4. Pour justifier de l’urgence, Mme A… fait valoir que la sanction doit être mise à exécution à compter du 8 juin prochain, qu’elle porte par nature une atteinte immédiate à la liberté d’aller et venir de l’intéressée et affecte directement sa vie personnelle et familiale.
5. Il résulte tout d’abord de l’instruction que, en l’absence de circonstances particulières qui, en l’espèce, ne ressortent pas des pièces soumises au juge des référés, une décision infligeant à un militaire une sanction de vingt jours d’arrêt, laquelle relève du premier groupe, n’est pas, à elle seule, constitutive d’une situation d’urgence. Si la sanction a pour effet de restreindre la liberté d’aller et venir de la requérante en dehors du quartier militaire pendant la durée de sa mise en œuvre, cette contrainte est inhérente à la nature de la sanction et limitée dans le temps. Elle implique seulement que l’intéressée ne peut regagner son domicile pour la nuit. Mme A… ne justifie par ailleurs d’aucune obligation de nature personnelle ou familiale susceptible de faire obstacle à l’exécution de la sanction, laquelle a déjà pris effet au 8 juin 2026. Il apparaît en outre que l’intéressée a déjà fait l’objet de sanctions du premier groupe, sous la forme d’arrêts sans sursis en août 2022 puis en août 2025. Pour ces différentes raisons, Mme A… n’établit pas l’existence d’une atteinte suffisamment grave et immédiate à ses intérêts caractérisant une situation d’urgence telle qu’elle justifierait l’intervention du juge des référés sur le fondement de l’article L. 521-1 du code de justice administrative sans attendre le jugement de la requête en annulation.
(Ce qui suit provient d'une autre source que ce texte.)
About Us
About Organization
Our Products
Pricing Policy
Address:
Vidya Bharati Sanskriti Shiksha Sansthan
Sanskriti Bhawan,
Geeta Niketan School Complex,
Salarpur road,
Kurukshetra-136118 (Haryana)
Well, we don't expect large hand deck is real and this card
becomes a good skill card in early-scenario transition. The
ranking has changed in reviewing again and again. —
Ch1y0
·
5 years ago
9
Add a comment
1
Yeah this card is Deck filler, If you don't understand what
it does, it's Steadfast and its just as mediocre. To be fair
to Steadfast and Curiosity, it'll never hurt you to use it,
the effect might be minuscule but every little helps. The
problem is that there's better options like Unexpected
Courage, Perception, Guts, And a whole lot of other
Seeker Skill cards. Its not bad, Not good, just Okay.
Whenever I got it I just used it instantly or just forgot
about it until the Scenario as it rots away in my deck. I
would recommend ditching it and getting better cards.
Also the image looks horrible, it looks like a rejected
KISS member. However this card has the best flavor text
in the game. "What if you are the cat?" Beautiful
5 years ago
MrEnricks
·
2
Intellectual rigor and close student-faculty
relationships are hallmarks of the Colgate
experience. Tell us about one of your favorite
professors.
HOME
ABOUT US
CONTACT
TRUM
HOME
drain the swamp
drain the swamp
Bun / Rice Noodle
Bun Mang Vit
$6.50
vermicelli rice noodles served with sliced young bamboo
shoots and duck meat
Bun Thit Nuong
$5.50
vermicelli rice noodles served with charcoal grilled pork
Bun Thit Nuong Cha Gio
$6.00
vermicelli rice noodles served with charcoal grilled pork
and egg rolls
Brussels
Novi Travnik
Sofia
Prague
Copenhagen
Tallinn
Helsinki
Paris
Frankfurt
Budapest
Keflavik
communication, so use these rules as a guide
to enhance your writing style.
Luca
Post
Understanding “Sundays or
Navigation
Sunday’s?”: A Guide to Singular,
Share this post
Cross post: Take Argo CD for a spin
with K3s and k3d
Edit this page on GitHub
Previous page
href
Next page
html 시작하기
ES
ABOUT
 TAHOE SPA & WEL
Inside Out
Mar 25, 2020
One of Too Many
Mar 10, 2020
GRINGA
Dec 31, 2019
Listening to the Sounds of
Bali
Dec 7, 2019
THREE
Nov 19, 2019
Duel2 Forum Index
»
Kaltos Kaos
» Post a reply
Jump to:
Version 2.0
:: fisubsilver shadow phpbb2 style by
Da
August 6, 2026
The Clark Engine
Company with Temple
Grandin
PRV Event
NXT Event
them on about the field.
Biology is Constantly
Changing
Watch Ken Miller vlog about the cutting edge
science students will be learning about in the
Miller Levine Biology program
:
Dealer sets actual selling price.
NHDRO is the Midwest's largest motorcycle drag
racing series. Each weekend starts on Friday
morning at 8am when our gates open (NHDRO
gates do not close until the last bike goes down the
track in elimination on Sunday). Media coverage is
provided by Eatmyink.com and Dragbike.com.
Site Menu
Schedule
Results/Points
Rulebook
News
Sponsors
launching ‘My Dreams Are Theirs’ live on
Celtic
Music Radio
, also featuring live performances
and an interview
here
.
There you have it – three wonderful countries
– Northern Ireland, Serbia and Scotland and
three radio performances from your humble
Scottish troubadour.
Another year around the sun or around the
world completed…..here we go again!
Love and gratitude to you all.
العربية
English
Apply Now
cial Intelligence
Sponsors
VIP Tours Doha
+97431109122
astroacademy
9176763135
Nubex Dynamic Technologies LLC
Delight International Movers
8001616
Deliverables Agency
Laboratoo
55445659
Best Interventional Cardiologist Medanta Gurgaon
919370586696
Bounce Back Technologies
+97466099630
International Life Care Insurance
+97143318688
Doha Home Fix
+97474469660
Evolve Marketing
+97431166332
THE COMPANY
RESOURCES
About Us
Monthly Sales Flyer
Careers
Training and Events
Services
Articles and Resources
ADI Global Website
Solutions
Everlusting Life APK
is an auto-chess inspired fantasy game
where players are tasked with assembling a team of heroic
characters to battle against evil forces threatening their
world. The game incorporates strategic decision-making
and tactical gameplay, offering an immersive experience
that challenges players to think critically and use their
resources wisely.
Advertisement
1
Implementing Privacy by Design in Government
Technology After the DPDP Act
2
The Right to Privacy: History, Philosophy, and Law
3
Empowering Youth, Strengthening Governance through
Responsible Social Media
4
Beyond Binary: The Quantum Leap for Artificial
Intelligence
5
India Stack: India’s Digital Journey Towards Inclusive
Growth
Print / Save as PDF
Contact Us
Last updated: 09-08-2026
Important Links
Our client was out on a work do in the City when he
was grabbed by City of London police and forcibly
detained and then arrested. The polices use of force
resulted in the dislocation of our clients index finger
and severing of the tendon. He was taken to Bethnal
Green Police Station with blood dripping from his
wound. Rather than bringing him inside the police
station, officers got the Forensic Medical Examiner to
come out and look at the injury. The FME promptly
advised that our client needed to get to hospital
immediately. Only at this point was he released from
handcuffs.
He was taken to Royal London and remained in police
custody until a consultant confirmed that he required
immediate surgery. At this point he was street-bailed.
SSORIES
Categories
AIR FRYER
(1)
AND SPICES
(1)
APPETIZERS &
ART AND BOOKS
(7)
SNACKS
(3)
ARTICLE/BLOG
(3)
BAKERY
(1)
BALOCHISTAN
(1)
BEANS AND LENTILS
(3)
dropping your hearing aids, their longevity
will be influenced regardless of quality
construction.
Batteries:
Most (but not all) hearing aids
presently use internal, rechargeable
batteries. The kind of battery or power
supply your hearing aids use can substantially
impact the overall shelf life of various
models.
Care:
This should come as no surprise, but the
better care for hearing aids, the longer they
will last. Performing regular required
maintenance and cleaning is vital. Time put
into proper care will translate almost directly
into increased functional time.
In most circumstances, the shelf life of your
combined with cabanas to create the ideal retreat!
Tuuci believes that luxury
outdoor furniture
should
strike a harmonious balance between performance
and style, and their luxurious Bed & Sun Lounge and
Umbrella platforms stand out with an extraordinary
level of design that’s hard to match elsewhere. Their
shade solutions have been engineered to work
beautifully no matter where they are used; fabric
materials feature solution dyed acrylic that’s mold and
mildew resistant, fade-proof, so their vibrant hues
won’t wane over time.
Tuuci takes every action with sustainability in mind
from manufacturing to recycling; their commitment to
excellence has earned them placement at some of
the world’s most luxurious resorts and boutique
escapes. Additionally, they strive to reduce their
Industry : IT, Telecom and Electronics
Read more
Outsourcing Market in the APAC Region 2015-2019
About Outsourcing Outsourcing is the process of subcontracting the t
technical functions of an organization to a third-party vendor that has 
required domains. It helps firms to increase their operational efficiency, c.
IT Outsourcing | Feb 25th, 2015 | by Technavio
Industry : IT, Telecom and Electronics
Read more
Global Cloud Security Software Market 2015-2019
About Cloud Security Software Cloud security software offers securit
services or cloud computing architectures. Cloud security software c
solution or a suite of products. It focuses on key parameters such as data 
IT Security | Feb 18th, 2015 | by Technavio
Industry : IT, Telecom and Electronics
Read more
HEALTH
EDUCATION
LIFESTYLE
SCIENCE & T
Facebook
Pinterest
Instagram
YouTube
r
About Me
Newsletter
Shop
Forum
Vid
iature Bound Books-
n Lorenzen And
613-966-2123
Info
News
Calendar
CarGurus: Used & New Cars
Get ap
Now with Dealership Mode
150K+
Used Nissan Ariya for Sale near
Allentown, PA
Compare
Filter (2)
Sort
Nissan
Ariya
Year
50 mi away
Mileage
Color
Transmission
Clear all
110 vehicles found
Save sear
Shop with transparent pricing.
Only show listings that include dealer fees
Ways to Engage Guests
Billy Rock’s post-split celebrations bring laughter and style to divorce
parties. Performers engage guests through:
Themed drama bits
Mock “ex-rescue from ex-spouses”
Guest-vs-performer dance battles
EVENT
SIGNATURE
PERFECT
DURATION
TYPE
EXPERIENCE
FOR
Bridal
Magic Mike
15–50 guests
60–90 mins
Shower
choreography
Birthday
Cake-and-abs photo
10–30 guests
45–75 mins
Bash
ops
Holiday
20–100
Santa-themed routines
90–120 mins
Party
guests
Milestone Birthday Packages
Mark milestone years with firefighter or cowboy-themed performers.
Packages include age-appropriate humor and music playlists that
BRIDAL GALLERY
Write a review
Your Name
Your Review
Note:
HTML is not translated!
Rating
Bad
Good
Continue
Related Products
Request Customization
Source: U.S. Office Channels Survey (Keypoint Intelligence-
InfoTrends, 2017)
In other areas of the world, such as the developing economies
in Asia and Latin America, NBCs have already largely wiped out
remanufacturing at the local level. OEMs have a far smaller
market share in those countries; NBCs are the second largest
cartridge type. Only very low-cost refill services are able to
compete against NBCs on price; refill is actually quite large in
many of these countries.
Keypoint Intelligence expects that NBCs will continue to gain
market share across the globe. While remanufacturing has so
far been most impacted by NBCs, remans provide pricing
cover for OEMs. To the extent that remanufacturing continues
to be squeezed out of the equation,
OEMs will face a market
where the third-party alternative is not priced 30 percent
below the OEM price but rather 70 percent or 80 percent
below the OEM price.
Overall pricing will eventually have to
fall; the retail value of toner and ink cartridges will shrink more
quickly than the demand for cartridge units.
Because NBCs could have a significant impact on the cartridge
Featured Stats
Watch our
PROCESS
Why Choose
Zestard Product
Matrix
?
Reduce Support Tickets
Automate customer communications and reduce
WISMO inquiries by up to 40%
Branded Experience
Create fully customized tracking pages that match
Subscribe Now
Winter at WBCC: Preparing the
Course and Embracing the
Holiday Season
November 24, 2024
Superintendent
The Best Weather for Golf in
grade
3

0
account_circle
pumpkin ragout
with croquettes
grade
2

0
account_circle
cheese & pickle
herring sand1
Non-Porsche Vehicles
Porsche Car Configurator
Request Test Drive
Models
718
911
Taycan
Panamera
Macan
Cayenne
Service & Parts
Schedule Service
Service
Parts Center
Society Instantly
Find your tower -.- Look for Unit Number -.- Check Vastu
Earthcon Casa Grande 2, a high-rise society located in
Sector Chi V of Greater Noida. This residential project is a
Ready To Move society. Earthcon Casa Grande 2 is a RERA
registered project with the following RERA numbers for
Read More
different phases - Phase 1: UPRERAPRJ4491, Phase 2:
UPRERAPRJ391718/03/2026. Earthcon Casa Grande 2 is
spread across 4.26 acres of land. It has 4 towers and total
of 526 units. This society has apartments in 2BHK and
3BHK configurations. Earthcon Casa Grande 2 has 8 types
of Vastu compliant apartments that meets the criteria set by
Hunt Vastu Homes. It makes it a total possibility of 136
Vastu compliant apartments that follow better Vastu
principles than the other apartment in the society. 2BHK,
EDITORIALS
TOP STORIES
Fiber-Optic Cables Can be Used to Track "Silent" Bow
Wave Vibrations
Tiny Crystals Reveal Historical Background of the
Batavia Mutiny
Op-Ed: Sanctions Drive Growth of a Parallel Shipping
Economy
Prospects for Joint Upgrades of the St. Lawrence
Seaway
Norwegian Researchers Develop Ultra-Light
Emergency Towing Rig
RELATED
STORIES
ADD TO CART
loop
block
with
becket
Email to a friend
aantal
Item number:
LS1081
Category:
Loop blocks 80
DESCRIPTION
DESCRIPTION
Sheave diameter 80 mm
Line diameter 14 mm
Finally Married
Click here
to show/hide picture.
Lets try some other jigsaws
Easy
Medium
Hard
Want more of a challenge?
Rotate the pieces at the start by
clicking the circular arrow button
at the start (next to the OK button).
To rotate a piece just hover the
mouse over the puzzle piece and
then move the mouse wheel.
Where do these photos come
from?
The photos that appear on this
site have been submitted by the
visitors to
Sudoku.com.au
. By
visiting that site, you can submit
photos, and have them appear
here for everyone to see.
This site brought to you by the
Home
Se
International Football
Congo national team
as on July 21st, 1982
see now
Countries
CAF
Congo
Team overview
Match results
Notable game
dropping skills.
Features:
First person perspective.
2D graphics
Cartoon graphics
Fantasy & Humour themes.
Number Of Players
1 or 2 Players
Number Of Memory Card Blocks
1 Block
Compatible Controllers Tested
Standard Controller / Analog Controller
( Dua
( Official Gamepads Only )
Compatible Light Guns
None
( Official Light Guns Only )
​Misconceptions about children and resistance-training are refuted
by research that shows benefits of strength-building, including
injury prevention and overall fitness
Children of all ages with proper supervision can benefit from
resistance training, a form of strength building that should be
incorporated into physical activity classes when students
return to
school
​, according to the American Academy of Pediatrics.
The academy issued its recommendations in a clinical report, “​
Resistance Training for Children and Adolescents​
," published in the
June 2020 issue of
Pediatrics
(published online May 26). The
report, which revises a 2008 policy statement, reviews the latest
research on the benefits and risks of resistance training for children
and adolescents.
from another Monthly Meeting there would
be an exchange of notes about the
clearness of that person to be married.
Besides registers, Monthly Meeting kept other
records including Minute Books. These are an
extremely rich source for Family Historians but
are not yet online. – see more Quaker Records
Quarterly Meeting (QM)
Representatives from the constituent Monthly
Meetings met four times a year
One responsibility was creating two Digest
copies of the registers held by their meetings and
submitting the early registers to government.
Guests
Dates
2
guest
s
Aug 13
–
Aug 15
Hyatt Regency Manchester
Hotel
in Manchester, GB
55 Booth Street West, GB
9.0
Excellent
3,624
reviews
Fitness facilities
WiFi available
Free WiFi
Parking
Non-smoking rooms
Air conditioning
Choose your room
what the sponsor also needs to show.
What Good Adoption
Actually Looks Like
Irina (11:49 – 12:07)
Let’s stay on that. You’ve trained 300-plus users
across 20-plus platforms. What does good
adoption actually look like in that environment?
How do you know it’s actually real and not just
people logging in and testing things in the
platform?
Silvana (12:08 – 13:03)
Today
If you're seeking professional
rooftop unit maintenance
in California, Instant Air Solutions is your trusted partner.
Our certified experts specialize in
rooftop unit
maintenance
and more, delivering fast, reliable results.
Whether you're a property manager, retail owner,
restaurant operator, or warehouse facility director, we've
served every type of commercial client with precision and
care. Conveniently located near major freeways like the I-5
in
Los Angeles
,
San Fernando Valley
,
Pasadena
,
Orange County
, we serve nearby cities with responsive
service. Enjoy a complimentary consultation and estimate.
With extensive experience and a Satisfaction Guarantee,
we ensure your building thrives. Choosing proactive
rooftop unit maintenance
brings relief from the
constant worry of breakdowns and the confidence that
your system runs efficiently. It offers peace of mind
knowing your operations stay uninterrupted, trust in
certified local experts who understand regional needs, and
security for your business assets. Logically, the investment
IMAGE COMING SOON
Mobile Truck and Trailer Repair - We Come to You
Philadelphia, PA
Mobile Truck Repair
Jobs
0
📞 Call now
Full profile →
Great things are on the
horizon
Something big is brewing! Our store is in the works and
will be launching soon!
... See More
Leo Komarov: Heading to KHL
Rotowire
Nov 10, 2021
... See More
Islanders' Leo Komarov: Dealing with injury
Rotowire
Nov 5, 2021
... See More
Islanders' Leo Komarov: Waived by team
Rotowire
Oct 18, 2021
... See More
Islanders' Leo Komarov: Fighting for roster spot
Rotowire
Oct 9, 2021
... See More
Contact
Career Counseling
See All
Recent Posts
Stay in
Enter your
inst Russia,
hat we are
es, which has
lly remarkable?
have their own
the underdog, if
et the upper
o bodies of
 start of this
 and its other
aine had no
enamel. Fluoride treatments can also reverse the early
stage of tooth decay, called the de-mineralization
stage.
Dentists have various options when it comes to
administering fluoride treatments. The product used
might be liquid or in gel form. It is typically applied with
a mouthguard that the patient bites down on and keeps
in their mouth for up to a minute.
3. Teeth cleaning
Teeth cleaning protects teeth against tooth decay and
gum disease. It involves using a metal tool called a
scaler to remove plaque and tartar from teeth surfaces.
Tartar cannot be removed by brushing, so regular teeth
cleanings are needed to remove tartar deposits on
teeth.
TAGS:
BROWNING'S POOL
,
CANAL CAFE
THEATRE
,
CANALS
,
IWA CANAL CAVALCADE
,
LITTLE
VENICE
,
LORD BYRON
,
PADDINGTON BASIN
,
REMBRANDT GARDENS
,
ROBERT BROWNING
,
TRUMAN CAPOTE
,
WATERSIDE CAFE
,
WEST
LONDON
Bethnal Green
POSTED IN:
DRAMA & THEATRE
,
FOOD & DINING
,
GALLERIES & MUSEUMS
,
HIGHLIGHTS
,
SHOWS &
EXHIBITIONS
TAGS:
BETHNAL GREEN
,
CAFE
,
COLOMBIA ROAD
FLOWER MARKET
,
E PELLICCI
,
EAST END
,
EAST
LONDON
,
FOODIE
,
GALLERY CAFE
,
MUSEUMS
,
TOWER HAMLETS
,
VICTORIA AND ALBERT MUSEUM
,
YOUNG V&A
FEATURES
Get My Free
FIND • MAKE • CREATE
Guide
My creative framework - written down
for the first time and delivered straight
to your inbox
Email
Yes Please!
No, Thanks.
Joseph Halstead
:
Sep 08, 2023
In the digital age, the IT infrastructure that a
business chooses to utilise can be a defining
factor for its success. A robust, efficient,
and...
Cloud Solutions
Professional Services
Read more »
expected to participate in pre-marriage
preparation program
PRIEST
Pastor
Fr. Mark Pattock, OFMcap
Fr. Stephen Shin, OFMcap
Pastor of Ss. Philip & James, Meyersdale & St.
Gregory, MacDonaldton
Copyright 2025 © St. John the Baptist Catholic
6. Il résulte de ce qui précède que, sans qu’il soit besoin d’examiner l’autre condition fixée par l’article L. 521-1 du code de justice administrative, il y a lieu de rejeter les conclusions de la requête présentées aux fins de suspension par application des dispositions de l’article L. 522-3 du même code.
Sur les conclusions présentées sur le fondement de l’article L. 761-1 du code de justice administrative :
7. Les dispositions de l’article L. 761-1 du code de justice administrative font obstacle à ce que soit mise à la charge de l’Etat, qui n’est pas partie perdante dans la présente instance, la somme dont Mme A… demande le versement au titre des frais exposés et non compris dans les dépens.
O R D O N N E :
Article 1er : La requête n° 2604628 de Mme A… est rejetée.
Article 2 : La présente ordonnance sera notifiée à Mme B… A….
Copie sera transmise pour information à la ministre des Armées.
Fait à Bordeaux, le 8 juin 2026.
Le juge des référés,
M. Vaquero
La République mande et ordonne à la ministre des Armées en ce qui la concerne, ou à tous commissaires de justice à ce requis, en ce qui concerne les voies de droit commun contre les parties privées, de pourvoir à l’exécution de la présente ordonnance.